Faculty of Physics, University of Warsaw, ul, Hoża 69, 00-681 Warszawa, Poland.
Biomed Eng Online. 2013 Sep 23;12:94. doi: 10.1186/1475-925X-12-94.
Matching pursuit algorithm (MP), especially with recent multivariate extensions, offers unique advantages in analysis of EEG and MEG.
We propose a novel construction of an optimal Gabor dictionary, based upon the metrics introduced in this paper. We implement this construction in a freely available software for MP decomposition of multivariate time series, with a user friendly interface via the Svarog package (Signal Viewer, Analyzer and Recorder On GPL, http://braintech.pl/svarog), and provide a hands-on introduction to its application to EEG. Finally, we describe numerical and mathematical optimizations used in this implementation.
Optimal Gabor dictionaries, based on the metric introduced in this paper, for the first time allowed for a priori assessment of maximum one-step error of the MP algorithm. Variants of multivariate MP, implemented in the accompanying software, are organized according to the mathematical properties of the algorithms, relevant in the light of EEG/MEG analysis. Some of these variants have been successfully applied to both multichannel and multitrial EEG and MEG in previous studies, improving preprocessing for EEG/MEG inverse solutions and parameterization of evoked potentials in single trials; we mention also ongoing work and possible novel applications.
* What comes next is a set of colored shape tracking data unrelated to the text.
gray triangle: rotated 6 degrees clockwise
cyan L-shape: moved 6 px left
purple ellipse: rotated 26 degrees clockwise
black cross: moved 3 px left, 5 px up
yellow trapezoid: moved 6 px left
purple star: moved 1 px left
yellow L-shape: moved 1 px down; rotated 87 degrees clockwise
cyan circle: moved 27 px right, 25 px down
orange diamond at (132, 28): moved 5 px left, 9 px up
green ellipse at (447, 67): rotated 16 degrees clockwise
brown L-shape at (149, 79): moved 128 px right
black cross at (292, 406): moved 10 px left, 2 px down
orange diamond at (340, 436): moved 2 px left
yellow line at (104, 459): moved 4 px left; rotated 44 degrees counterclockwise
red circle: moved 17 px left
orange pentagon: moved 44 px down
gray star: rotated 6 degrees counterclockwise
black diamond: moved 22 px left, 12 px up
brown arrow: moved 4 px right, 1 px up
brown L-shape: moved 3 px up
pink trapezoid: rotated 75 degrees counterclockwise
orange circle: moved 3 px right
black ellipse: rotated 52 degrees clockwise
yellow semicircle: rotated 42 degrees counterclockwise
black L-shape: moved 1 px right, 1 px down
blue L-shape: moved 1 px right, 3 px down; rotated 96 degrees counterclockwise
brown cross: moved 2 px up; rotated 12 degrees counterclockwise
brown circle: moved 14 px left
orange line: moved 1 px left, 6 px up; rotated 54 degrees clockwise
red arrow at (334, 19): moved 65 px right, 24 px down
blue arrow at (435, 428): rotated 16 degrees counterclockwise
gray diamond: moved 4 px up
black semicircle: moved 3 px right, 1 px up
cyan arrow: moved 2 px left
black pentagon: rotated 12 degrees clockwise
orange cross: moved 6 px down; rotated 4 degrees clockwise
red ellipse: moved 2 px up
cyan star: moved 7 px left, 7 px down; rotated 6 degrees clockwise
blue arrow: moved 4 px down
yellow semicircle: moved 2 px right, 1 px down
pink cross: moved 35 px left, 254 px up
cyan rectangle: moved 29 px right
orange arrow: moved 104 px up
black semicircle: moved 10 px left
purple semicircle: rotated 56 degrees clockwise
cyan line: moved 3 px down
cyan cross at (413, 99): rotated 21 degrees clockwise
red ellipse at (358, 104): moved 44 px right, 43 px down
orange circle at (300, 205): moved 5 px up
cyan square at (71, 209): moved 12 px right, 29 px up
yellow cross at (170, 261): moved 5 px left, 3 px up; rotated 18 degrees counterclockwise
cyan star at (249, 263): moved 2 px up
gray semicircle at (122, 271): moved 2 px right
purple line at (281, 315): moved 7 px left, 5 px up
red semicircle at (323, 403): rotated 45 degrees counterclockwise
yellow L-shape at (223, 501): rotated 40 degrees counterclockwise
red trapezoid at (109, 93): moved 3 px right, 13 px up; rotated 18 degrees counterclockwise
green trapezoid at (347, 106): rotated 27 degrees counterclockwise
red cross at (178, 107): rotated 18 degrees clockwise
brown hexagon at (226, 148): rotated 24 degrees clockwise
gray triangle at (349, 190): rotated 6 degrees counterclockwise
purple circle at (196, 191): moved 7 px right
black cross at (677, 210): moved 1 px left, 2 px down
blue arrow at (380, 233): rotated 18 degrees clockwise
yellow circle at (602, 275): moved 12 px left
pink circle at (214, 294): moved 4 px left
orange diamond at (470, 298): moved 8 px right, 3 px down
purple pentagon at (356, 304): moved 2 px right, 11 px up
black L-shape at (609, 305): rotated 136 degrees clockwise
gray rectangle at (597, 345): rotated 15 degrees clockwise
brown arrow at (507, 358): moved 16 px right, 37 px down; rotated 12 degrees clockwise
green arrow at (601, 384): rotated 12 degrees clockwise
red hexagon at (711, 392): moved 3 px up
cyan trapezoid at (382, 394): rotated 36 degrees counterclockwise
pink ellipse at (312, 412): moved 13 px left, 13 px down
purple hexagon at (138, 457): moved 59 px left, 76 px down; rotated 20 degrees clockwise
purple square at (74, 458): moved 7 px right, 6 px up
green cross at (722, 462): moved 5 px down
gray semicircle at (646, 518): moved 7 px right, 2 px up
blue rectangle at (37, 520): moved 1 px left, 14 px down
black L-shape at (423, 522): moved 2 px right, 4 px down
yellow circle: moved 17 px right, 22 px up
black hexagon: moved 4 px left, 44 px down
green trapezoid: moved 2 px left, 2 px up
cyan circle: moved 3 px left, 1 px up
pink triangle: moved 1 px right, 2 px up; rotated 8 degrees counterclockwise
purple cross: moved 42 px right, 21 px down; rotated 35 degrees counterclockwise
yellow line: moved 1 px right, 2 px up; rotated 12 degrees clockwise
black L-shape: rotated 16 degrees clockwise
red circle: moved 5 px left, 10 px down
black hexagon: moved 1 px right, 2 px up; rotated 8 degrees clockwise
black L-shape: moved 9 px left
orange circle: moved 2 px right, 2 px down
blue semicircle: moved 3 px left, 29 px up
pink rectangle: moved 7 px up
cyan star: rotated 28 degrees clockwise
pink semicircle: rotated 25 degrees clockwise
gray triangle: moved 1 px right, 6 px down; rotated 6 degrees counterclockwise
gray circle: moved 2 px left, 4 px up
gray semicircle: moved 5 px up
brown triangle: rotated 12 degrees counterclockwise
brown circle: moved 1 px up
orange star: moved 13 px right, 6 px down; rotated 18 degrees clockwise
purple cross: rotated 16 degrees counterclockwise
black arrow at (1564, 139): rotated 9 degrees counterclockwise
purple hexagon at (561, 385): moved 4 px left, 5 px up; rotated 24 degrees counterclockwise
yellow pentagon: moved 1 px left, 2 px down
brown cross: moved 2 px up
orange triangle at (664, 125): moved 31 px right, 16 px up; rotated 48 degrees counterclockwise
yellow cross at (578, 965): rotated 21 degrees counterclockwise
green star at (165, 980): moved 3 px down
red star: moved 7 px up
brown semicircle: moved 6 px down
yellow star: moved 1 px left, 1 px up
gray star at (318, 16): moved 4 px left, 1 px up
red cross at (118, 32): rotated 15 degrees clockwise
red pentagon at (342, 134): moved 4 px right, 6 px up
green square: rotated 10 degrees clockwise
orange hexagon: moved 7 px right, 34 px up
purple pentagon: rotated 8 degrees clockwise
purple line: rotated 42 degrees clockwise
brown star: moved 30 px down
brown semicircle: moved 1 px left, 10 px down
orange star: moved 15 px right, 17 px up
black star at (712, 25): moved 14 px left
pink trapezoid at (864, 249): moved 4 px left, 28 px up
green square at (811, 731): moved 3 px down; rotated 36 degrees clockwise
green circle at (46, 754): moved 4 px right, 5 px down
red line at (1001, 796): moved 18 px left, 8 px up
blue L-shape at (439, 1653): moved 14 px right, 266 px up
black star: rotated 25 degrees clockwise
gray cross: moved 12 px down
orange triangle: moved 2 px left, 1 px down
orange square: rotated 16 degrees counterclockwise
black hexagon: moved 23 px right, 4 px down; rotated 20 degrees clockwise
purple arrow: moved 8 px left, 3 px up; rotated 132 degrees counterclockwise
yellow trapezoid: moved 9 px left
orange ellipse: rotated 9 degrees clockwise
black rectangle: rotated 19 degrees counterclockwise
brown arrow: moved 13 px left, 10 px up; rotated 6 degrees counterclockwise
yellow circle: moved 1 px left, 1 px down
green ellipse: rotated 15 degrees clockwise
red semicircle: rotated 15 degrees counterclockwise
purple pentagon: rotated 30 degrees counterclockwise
Mathematical results presented in this paper improve our understanding of the basics of the MP algorithm. Simple introduction of its properties and advantages, together with the accompanying stable and user-friendly Open Source software package, pave the way for a widespread and reproducible analysis of multivariate EEG and MEG time series and novel applications, while retaining a high degree of compatibility with the traditional, visual analysis of EEG.
匹配追踪算法(MP),尤其是最近的多变量扩展,在 EEG 和 MEG 的分析中具有独特的优势。
我们提出了一种新的最优 Gabor 字典的构建方法,该方法基于本文中引入的度量标准。我们在一个免费的用于多变量时间序列 MP 分解的软件中实现了这种构建,该软件具有通过 Svarog 包(Signal Viewer,Analyzer and Recorder On GPL,http://braintech.pl/svarog)提供的用户友好界面,并提供了一个应用于 EEG 的实际介绍。最后,我们描述了在这种实现中使用的数值和数学优化。
基于本文中引入的度量标准的最优 Gabor 字典,首次允许对 MP 算法的最大一步误差进行先验评估。在随附软件中实现的多变量 MP 变体,根据算法的数学性质进行组织,这些性质在 EEG/MEG 分析中是相关的。这些变体中的一些已经在之前的研究中成功地应用于多通道和多试验 EEG 和 MEG,改善了 EEG/MEG 逆解的预处理和单试诱发电位的参数化;我们还提到了正在进行的工作和可能的新应用。
本文提出的数学结果提高了我们对 MP 算法基础的理解。其性质和优势的简单介绍,以及附带的稳定且用户友好的开源软件包,为多变量 EEG 和 MEG 时间序列的广泛和可重复分析以及新的应用铺平了道路,同时保持了与 EEG 传统的视觉分析的高度兼容性。